WORK TASK — Each line from the one that contains "werknemers de waarde" through the end of the entries should be repeated exactly, with nothing added.

** Opening GIVEN DATA block **

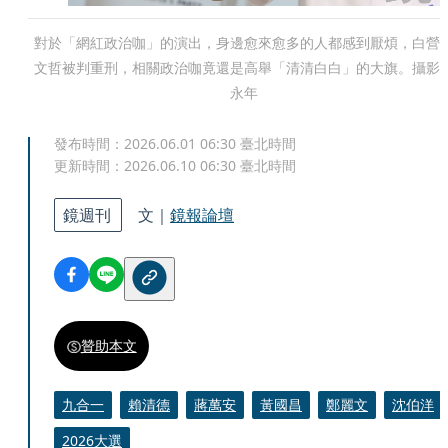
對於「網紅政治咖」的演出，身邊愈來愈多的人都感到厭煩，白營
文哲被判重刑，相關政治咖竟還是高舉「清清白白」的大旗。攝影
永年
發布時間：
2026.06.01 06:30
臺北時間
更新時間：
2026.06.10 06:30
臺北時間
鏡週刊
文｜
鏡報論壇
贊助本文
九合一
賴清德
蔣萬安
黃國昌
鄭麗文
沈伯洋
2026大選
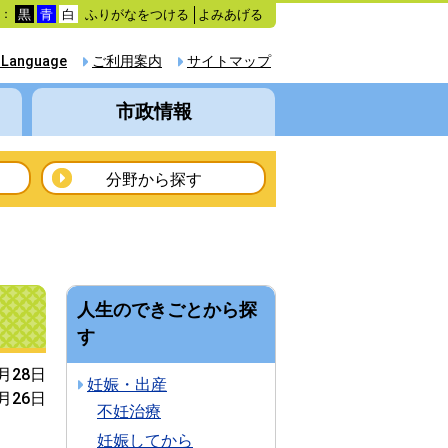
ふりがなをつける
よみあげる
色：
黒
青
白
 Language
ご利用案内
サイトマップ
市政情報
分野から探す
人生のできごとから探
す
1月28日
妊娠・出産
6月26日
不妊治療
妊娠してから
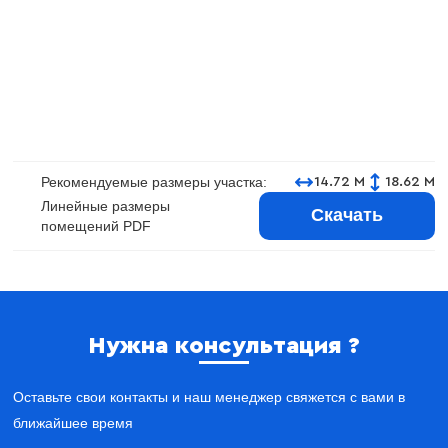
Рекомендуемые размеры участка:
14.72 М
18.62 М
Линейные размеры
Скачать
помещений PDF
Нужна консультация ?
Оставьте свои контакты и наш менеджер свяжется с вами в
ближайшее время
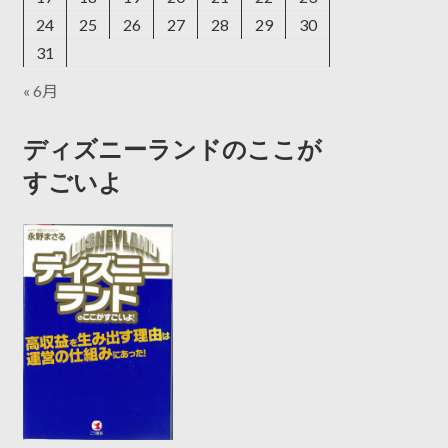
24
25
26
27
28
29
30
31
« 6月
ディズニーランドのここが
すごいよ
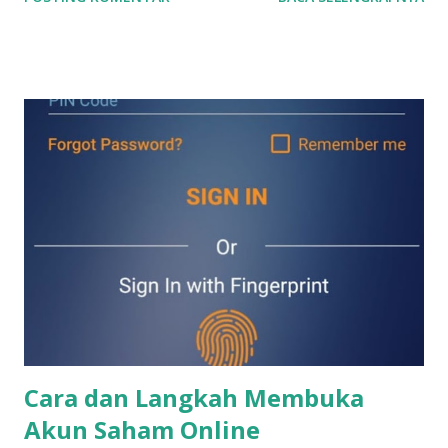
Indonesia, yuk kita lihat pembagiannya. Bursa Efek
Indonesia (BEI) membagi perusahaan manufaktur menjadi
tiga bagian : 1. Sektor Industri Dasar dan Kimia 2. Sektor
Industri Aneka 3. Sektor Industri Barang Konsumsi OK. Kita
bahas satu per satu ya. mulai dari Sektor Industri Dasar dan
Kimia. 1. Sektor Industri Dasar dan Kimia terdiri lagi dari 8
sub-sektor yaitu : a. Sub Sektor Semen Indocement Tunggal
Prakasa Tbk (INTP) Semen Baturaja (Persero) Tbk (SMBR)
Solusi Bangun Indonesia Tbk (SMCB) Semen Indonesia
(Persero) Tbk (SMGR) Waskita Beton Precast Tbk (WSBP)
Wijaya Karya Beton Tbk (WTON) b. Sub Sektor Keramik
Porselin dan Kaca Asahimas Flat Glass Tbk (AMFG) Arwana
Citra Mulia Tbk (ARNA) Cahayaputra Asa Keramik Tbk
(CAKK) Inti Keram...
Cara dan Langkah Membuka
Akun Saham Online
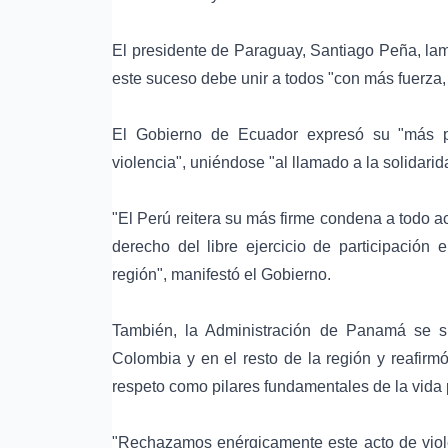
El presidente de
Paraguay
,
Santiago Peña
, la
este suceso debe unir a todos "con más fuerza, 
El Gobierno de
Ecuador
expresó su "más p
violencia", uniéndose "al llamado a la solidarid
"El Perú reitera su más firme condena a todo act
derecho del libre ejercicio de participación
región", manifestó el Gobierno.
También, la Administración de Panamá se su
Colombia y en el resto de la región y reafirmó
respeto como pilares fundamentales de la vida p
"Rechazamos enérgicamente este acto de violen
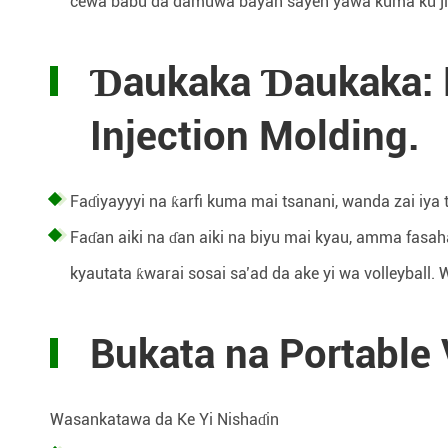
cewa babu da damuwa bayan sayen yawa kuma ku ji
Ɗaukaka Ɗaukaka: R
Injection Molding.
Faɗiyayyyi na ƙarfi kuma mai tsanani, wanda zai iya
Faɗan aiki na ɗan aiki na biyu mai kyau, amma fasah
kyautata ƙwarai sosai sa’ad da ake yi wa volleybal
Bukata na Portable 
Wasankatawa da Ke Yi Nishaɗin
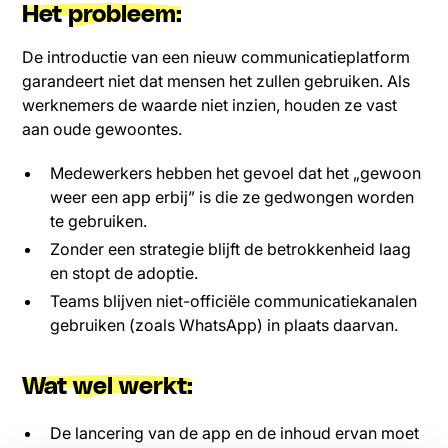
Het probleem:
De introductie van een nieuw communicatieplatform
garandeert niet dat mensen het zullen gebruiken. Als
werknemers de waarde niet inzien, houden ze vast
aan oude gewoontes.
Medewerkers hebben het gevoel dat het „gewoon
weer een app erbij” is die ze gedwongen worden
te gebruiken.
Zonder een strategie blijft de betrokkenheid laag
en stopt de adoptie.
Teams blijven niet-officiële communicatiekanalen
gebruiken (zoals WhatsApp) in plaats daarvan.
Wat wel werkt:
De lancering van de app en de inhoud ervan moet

** Closing GIVEN DATA block **

RESULT OF THE TASK —
werknemers de waarde niet inzien, houden ze vast
aan oude gewoontes.
Medewerkers hebben het gevoel dat het „gewoon
weer een app erbij” is die ze gedwongen worden
te gebruiken.
Zonder een strategie blijft de betrokkenheid laag
en stopt de adoptie.
Teams blijven niet-officiële communicatiekanalen
gebruiken (zoals WhatsApp) in plaats daarvan.
Wat wel werkt:
De lancering van de app en de inhoud ervan moet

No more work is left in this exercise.